In the imaging experiments they noted increases in spine density and formation rate, however, they note that spine size remained unchanged. It is likely that if they averaged spine size across all the spines, by including newly formed spines which will naturally have a smaller spine head, they pulled their spine head average down. These two groups should have been analyzed separately for a more accurate result. Further, they note that in the vehicle group spine density actually decreases. In figure 3D, they have a well-powered two-way repeated measures ANOVA (a common statistical analysis in this type of research) and the effect of 5-MeO-DMT is far from being statistically different from the basal (dotted line at Y=1). Interestingly, there are more differences between the vehicle group and Y=1 at day 34 than between 5-MeO-DMT and Y=1. One possible explanation is that when imaging neurons, the light can bleach the cells, causing issues with

quantification, or perhaps the vehicle (in some cases ethanol + saline) itself was causing decreases. It is difficult to determine an effect of a drug treatment if the vehicle control is producing its own effects.
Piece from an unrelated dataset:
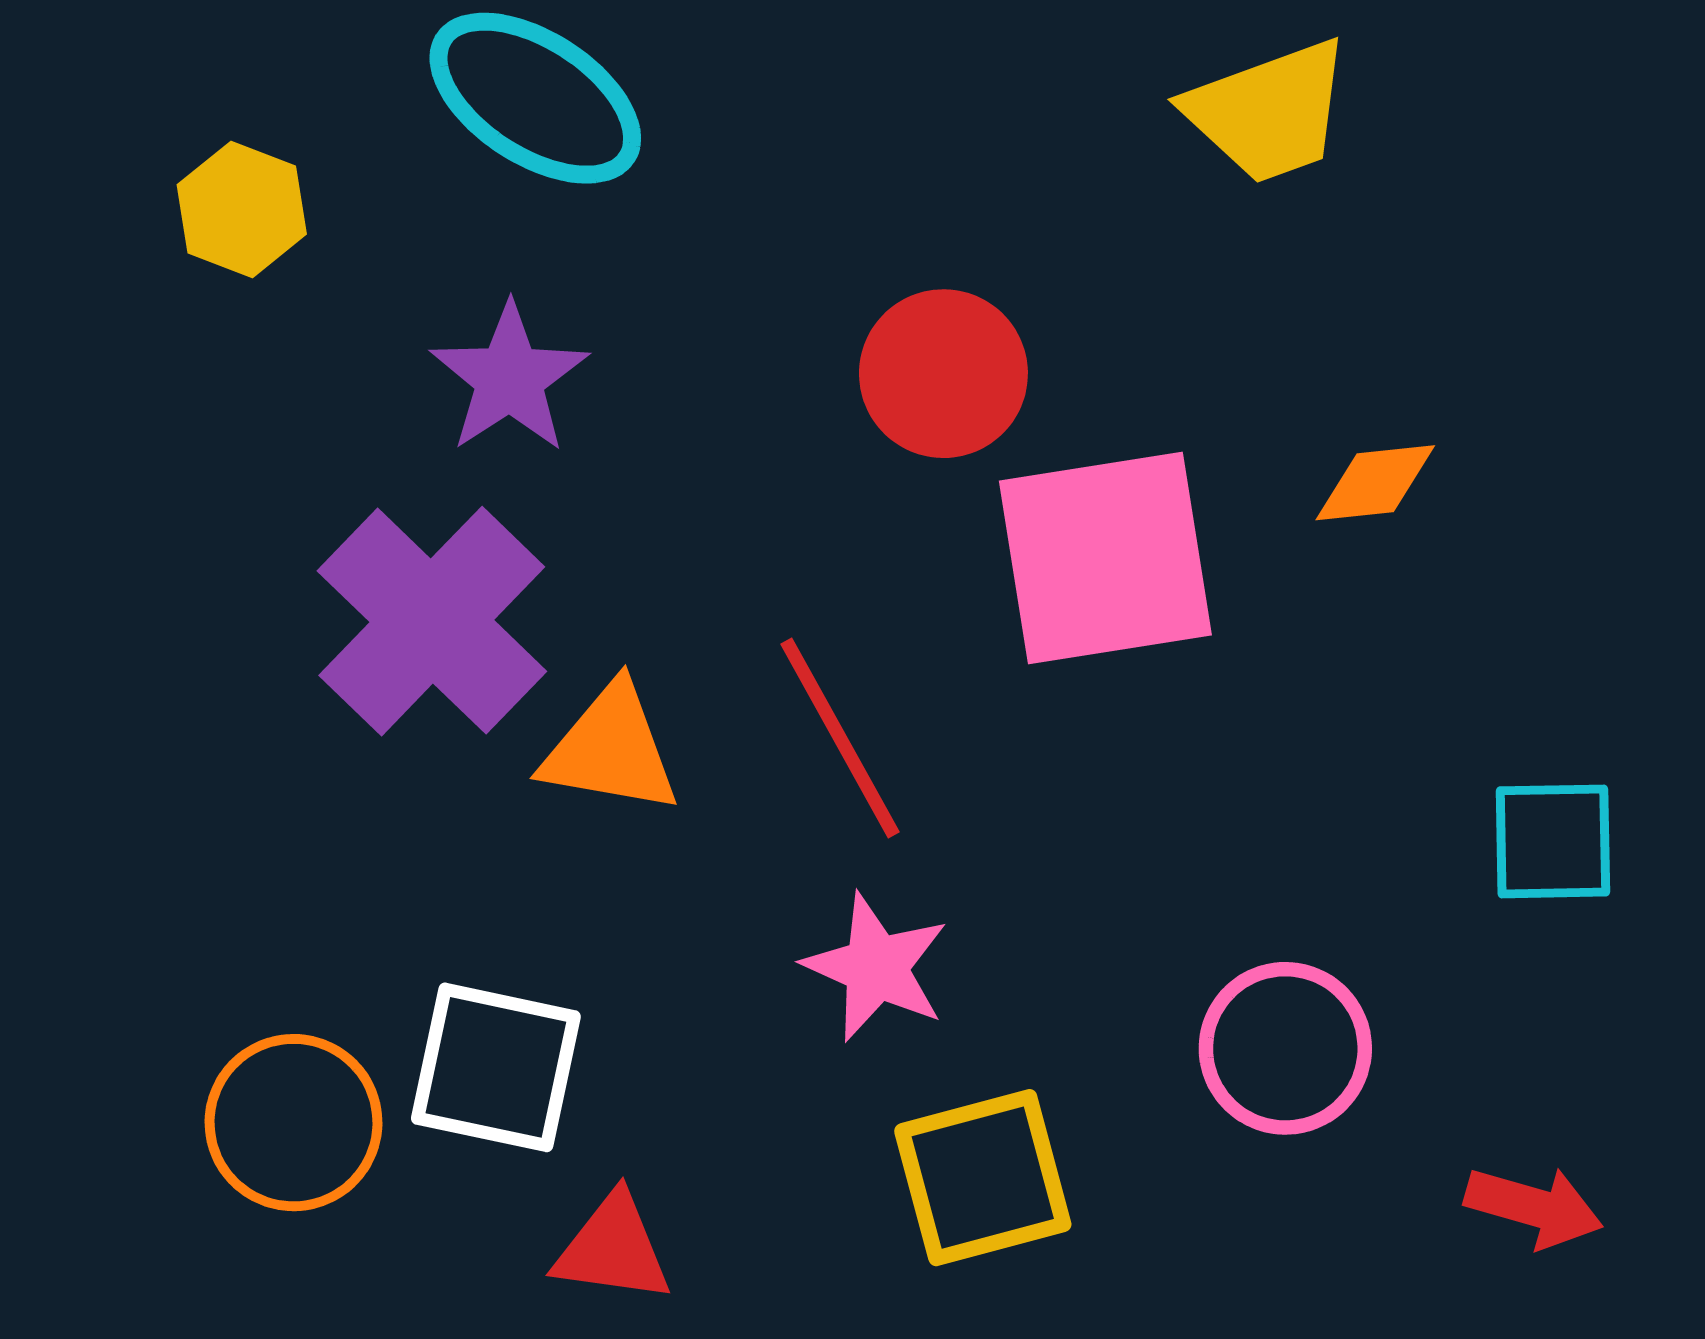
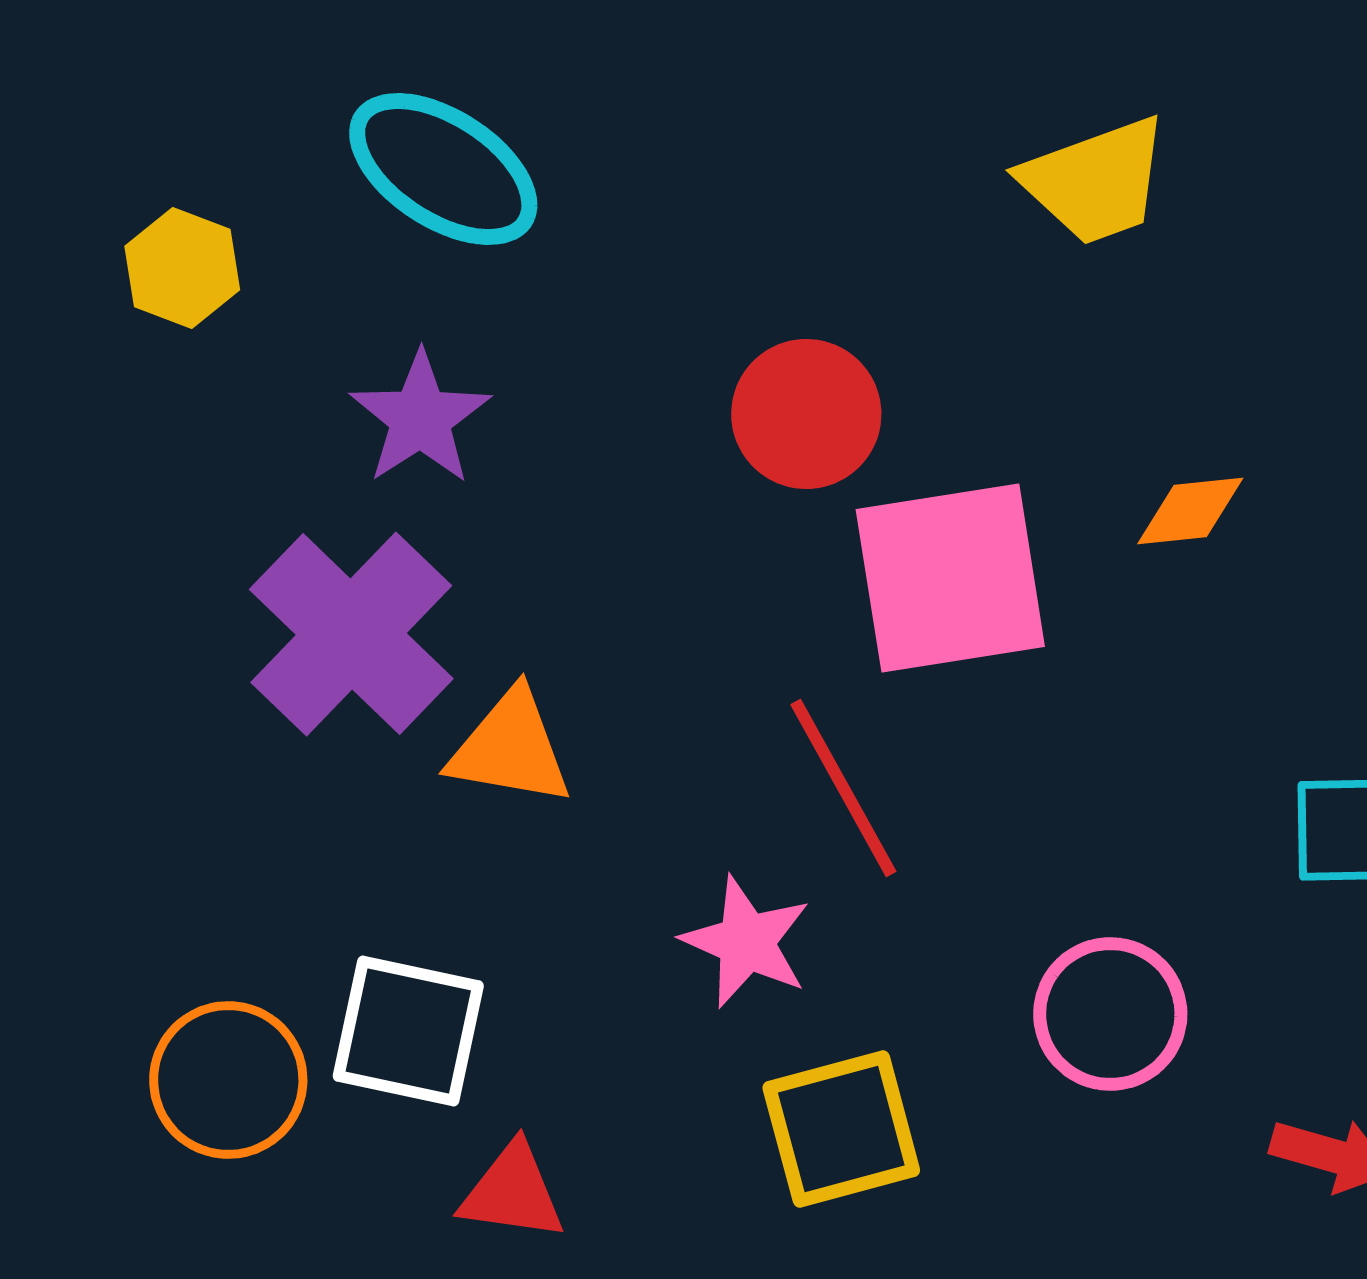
red line: (840, 738) -> (843, 788), moved

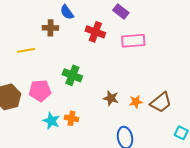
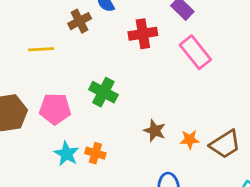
brown cross: (50, 28) -> (80, 21), turned -35
red cross: (95, 32) -> (143, 34), turned -36
pink rectangle: (133, 41) -> (195, 52), turned 50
Finally in the behavior experiments with vocalizations, they used only males due to their rationale that males tend to vocalize more than females. Interestingly, they do use males and females in the HTR experiments, but not enough per group to analyze sex as an independent variable. This is a large issue considering sex differences with tryptamine and phenethylamine psychedelics have been previously reported by multiple labs. Regardless, they found that ultrasonic vocalizations were significantly suppressed in males and in the plots you can note that for the 5-MeO-DMT group they are completely gone. This is unsurprising considering the massive dose they were given. The use of other behavioral tasks such as measures of locomotion would have provided more information about the doses used and their potential to obliterate normal behavior or if this was a specific effect on this social vocalization behavior.

Additionally, the publication did not include any statistical analyses representation on their graphs. Statistical tests are not shown in the figure legends, and differences (asterisks, for examples) are not shown either. The only reporting of statistical analyses is within the text, which while a stylistic choice, makes it difficult to read/interpret results.


Overall, the methodology of two-photon imaging is an incredible way to visualize structural plasticity in real time, which is important to understanding psychedelics effects. It is important to follow up on these studies, especially in behavioral assays, to make sure to include sex as an independent variable and be sure that the effects seen are psychedelic-specific.